(Records drawn from a dataset)

# # #

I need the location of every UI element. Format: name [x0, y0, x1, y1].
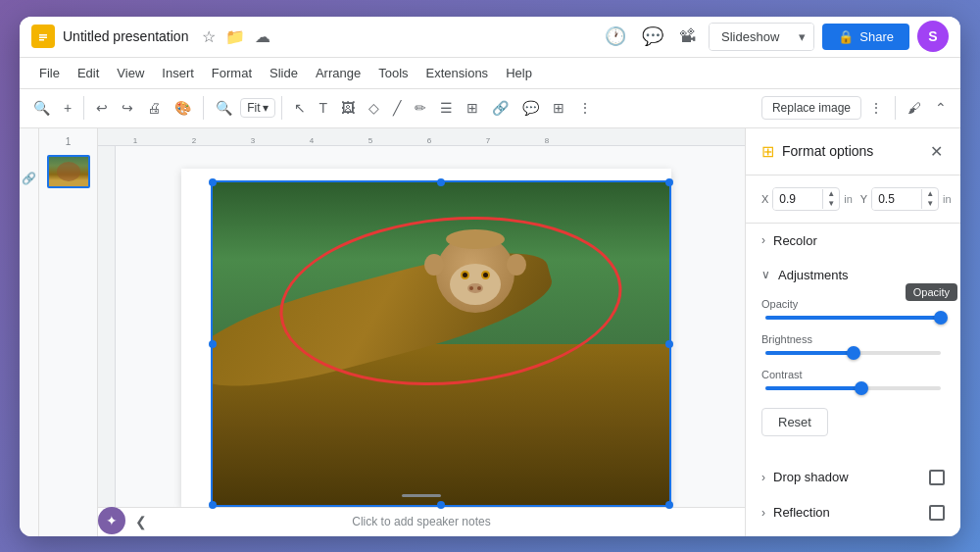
handle-middle-right[interactable] [665, 340, 673, 348]
left-tool-icon: 🔗 [20, 168, 40, 189]
menu-format[interactable]: Format [204, 62, 260, 84]
toolbar-divider-4 [895, 96, 896, 120]
image-container[interactable] [211, 180, 671, 507]
recolor-label: Recolor [773, 233, 817, 248]
menu-view[interactable]: View [109, 62, 152, 84]
brightness-slider-track[interactable] [765, 351, 941, 355]
undo-button[interactable]: ↩ [90, 96, 114, 120]
zoom-out-button[interactable]: 🔍 [27, 96, 56, 120]
zoom-icon[interactable]: 🔍 [210, 96, 238, 120]
link-button[interactable]: 🔗 [486, 96, 514, 120]
pen-button[interactable]: ✏ [409, 96, 432, 120]
recolor-section[interactable]: › Recolor [746, 224, 960, 258]
cloud-icon[interactable]: ☁ [253, 25, 272, 48]
folder-icon[interactable]: 📁 [223, 25, 247, 48]
x-spin-down[interactable]: ▼ [823, 199, 839, 209]
share-button[interactable]: 🔒 Share [822, 24, 909, 50]
expand-button[interactable]: ⌃ [929, 96, 953, 120]
brightness-slider-group: Brightness [761, 333, 945, 355]
menu-help[interactable]: Help [498, 62, 540, 84]
zoom-select[interactable]: Fit ▾ [240, 98, 274, 118]
print-button[interactable]: 🖨 [141, 96, 167, 120]
user-avatar[interactable]: S [917, 21, 949, 52]
cursor-button[interactable]: ↖ [288, 96, 312, 120]
slideshow-dropdown-button[interactable]: ▾ [791, 24, 813, 50]
handle-top-left[interactable] [209, 178, 217, 186]
y-input-wrap: ▲ ▼ [871, 187, 939, 211]
close-button[interactable]: ✕ [928, 140, 945, 163]
replace-image-button[interactable]: Replace image [761, 96, 861, 120]
adjustments-chevron-icon: ∨ [761, 268, 770, 281]
comment-tb-button[interactable]: 💬 [516, 96, 545, 120]
image-button[interactable]: 🖼 [335, 96, 361, 120]
line-button[interactable]: ╱ [387, 96, 407, 120]
svg-rect-3 [39, 39, 44, 41]
format-panel: ⊞ Format options ✕ X ▲ ▼ [745, 128, 960, 536]
history-icon[interactable]: 🕐 [601, 22, 630, 51]
menu-insert[interactable]: Insert [154, 62, 202, 84]
svg-rect-1 [39, 34, 47, 36]
brightness-thumb[interactable] [847, 346, 860, 360]
more-options-button[interactable]: ⋮ [863, 96, 889, 120]
contrast-thumb[interactable] [855, 381, 868, 395]
drop-shadow-label: Drop shadow [773, 470, 849, 484]
table-button[interactable]: ⊞ [547, 96, 570, 120]
x-spin-up[interactable]: ▲ [823, 189, 839, 199]
menu-file[interactable]: File [31, 62, 68, 84]
recolor-chevron-icon: › [761, 233, 765, 247]
slide-panel: 1 [39, 128, 98, 536]
drop-shadow-section[interactable]: › Drop shadow [746, 460, 960, 495]
dots-menu-button[interactable]: ✦ [98, 507, 125, 534]
comment-icon[interactable]: 💬 [638, 22, 667, 51]
opacity-slider-track[interactable]: Opacity [765, 316, 941, 320]
y-input[interactable] [872, 188, 921, 210]
paint-format-button[interactable]: 🎨 [169, 96, 197, 120]
collapse-button[interactable]: ❮ [131, 512, 151, 531]
y-spin-up[interactable]: ▲ [922, 189, 938, 199]
reflection-checkbox[interactable] [929, 505, 945, 521]
app-window: Untitled presentation ☆ 📁 ☁ 🕐 💬 📽 Slides… [20, 17, 960, 536]
ruler-marks: 1 2 3 4 5 6 7 8 [98, 128, 576, 145]
menu-extensions[interactable]: Extensions [418, 62, 497, 84]
handle-bottom-center[interactable] [437, 501, 445, 509]
menu-arrange[interactable]: Arrange [308, 62, 368, 84]
textbox-button[interactable]: T [314, 96, 334, 120]
app-icon [31, 25, 55, 48]
handle-bottom-left[interactable] [209, 501, 217, 509]
shapes-button[interactable]: ◇ [363, 96, 385, 120]
contrast-slider-group: Contrast [761, 369, 945, 390]
speaker-notes-bar: ✦ ❮ Click to add speaker notes [98, 507, 745, 536]
menu-edit[interactable]: Edit [70, 62, 107, 84]
opacity-thumb[interactable]: Opacity [934, 311, 948, 325]
main-content: 🔗 1 1 2 3 4 5 6 7 [20, 128, 960, 536]
menu-bar: File Edit View Insert Format Slide Arran… [20, 58, 960, 89]
menu-tools[interactable]: Tools [370, 62, 416, 84]
reset-button[interactable]: Reset [761, 408, 828, 436]
toolbar-divider-3 [281, 96, 282, 120]
x-input-wrap: ▲ ▼ [772, 187, 840, 211]
handle-top-right[interactable] [665, 178, 673, 186]
star-icon[interactable]: ☆ [200, 25, 218, 48]
align-button[interactable]: ⊞ [461, 96, 484, 120]
redo-button[interactable]: ↪ [116, 96, 139, 120]
present-icon[interactable]: 📽 [675, 23, 701, 51]
contrast-slider-track[interactable] [765, 386, 941, 390]
x-input[interactable] [773, 188, 822, 210]
handle-middle-left[interactable] [209, 340, 217, 348]
format-panel-icon: ⊞ [761, 142, 774, 161]
drop-shadow-checkbox[interactable] [929, 470, 945, 485]
slideshow-main-button[interactable]: Slideshow [710, 24, 791, 50]
y-spin-down[interactable]: ▼ [922, 199, 938, 209]
speaker-notes-placeholder[interactable]: Click to add speaker notes [352, 515, 490, 528]
x-label: X [761, 193, 768, 205]
handle-top-center[interactable] [437, 178, 445, 186]
handle-bottom-right[interactable] [665, 501, 673, 509]
menu-slide[interactable]: Slide [262, 62, 306, 84]
more-button[interactable]: ⋮ [572, 96, 598, 120]
layout-button[interactable]: ☰ [434, 96, 459, 120]
slide-thumbnail[interactable] [47, 155, 90, 188]
paint-button-2[interactable]: 🖌 [902, 96, 927, 120]
add-button[interactable]: + [58, 96, 77, 120]
reflection-section[interactable]: › Reflection [746, 495, 960, 530]
slide-canvas[interactable] [181, 169, 671, 507]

# # #

Aim of the exercise: Will you restate every entry word for word and omit the images?

Expected answer:
I need the location of every UI element. Format: name [x0, y0, x1, y1].
handle-middle-right[interactable] [665, 340, 673, 348]
left-tool-icon: 🔗 [20, 168, 40, 189]
menu-format[interactable]: Format [204, 62, 260, 84]
toolbar-divider-4 [895, 96, 896, 120]
image-container[interactable] [211, 180, 671, 507]
recolor-label: Recolor [773, 233, 817, 248]
menu-view[interactable]: View [109, 62, 152, 84]
brightness-slider-track[interactable] [765, 351, 941, 355]
undo-button[interactable]: ↩ [90, 96, 114, 120]
zoom-out-button[interactable]: 🔍 [27, 96, 56, 120]
zoom-icon[interactable]: 🔍 [210, 96, 238, 120]
link-button[interactable]: 🔗 [486, 96, 514, 120]
pen-button[interactable]: ✏ [409, 96, 432, 120]
recolor-section[interactable]: › Recolor [746, 224, 960, 258]
cloud-icon[interactable]: ☁ [253, 25, 272, 48]
folder-icon[interactable]: 📁 [223, 25, 247, 48]
x-spin-down[interactable]: ▼ [823, 199, 839, 209]
share-button[interactable]: 🔒 Share [822, 24, 909, 50]
expand-button[interactable]: ⌃ [929, 96, 953, 120]
brightness-slider-group: Brightness [761, 333, 945, 355]
menu-help[interactable]: Help [498, 62, 540, 84]
zoom-select[interactable]: Fit ▾ [240, 98, 274, 118]
print-button[interactable]: 🖨 [141, 96, 167, 120]
user-avatar[interactable]: S [917, 21, 949, 52]
cursor-button[interactable]: ↖ [288, 96, 312, 120]
slideshow-dropdown-button[interactable]: ▾ [791, 24, 813, 50]
handle-top-left[interactable] [209, 178, 217, 186]
y-input-wrap: ▲ ▼ [871, 187, 939, 211]
close-button[interactable]: ✕ [928, 140, 945, 163]
replace-image-button[interactable]: Replace image [761, 96, 861, 120]
adjustments-chevron-icon: ∨ [761, 268, 770, 281]
comment-tb-button[interactable]: 💬 [516, 96, 545, 120]
image-button[interactable]: 🖼 [335, 96, 361, 120]
line-button[interactable]: ╱ [387, 96, 407, 120]
svg-rect-3 [39, 39, 44, 41]
format-panel: ⊞ Format options ✕ X ▲ ▼ [745, 128, 960, 536]
history-icon[interactable]: 🕐 [601, 22, 630, 51]
menu-insert[interactable]: Insert [154, 62, 202, 84]
svg-rect-1 [39, 34, 47, 36]
brightness-thumb[interactable] [847, 346, 860, 360]
more-options-button[interactable]: ⋮ [863, 96, 889, 120]
contrast-thumb[interactable] [855, 381, 868, 395]
drop-shadow-label: Drop shadow [773, 470, 849, 484]
table-button[interactable]: ⊞ [547, 96, 570, 120]
x-spin-up[interactable]: ▲ [823, 189, 839, 199]
menu-file[interactable]: File [31, 62, 68, 84]
recolor-chevron-icon: › [761, 233, 765, 247]
slide-panel: 1 [39, 128, 98, 536]
drop-shadow-section[interactable]: › Drop shadow [746, 460, 960, 495]
dots-menu-button[interactable]: ✦ [98, 507, 125, 534]
comment-icon[interactable]: 💬 [638, 22, 667, 51]
opacity-slider-track[interactable]: Opacity [765, 316, 941, 320]
y-input[interactable] [872, 188, 921, 210]
paint-format-button[interactable]: 🎨 [169, 96, 197, 120]
collapse-button[interactable]: ❮ [131, 512, 151, 531]
y-spin-up[interactable]: ▲ [922, 189, 938, 199]
reflection-checkbox[interactable] [929, 505, 945, 521]
app-window: Untitled presentation ☆ 📁 ☁ 🕐 💬 📽 Slides… [20, 17, 960, 536]
ruler-marks: 1 2 3 4 5 6 7 8 [98, 128, 576, 145]
menu-extensions[interactable]: Extensions [418, 62, 497, 84]
handle-bottom-center[interactable] [437, 501, 445, 509]
menu-arrange[interactable]: Arrange [308, 62, 368, 84]
textbox-button[interactable]: T [314, 96, 334, 120]
app-icon [31, 25, 55, 48]
handle-bottom-left[interactable] [209, 501, 217, 509]
shapes-button[interactable]: ◇ [363, 96, 385, 120]
contrast-slider-group: Contrast [761, 369, 945, 390]
speaker-notes-bar: ✦ ❮ Click to add speaker notes [98, 507, 745, 536]
menu-edit[interactable]: Edit [70, 62, 107, 84]
opacity-thumb[interactable]: Opacity [934, 311, 948, 325]
main-content: 🔗 1 1 2 3 4 5 6 7 [20, 128, 960, 536]
menu-bar: File Edit View Insert Format Slide Arran… [20, 58, 960, 89]
menu-tools[interactable]: Tools [370, 62, 416, 84]
reset-button[interactable]: Reset [761, 408, 828, 436]
toolbar-divider-3 [281, 96, 282, 120]
x-input-wrap: ▲ ▼ [772, 187, 840, 211]
handle-top-right[interactable] [665, 178, 673, 186]
star-icon[interactable]: ☆ [200, 25, 218, 48]
align-button[interactable]: ⊞ [461, 96, 484, 120]
redo-button[interactable]: ↪ [116, 96, 139, 120]
present-icon[interactable]: 📽 [675, 23, 701, 51]
contrast-slider-track[interactable] [765, 386, 941, 390]
x-input[interactable] [773, 188, 822, 210]
handle-middle-left[interactable] [209, 340, 217, 348]
format-panel-icon: ⊞ [761, 142, 774, 161]
drop-shadow-checkbox[interactable] [929, 470, 945, 485]
slideshow-main-button[interactable]: Slideshow [710, 24, 791, 50]
y-spin-down[interactable]: ▼ [922, 199, 938, 209]
speaker-notes-placeholder[interactable]: Click to add speaker notes [352, 515, 490, 528]
x-label: X [761, 193, 768, 205]
handle-top-center[interactable] [437, 178, 445, 186]
handle-bottom-right[interactable] [665, 501, 673, 509]
menu-slide[interactable]: Slide [262, 62, 306, 84]
more-button[interactable]: ⋮ [572, 96, 598, 120]
layout-button[interactable]: ☰ [434, 96, 459, 120]
slide-thumbnail[interactable] [47, 155, 90, 188]
paint-button-2[interactable]: 🖌 [902, 96, 927, 120]
add-button[interactable]: + [58, 96, 77, 120]
reflection-section[interactable]: › Reflection [746, 495, 960, 530]
slide-canvas[interactable] [181, 169, 671, 507]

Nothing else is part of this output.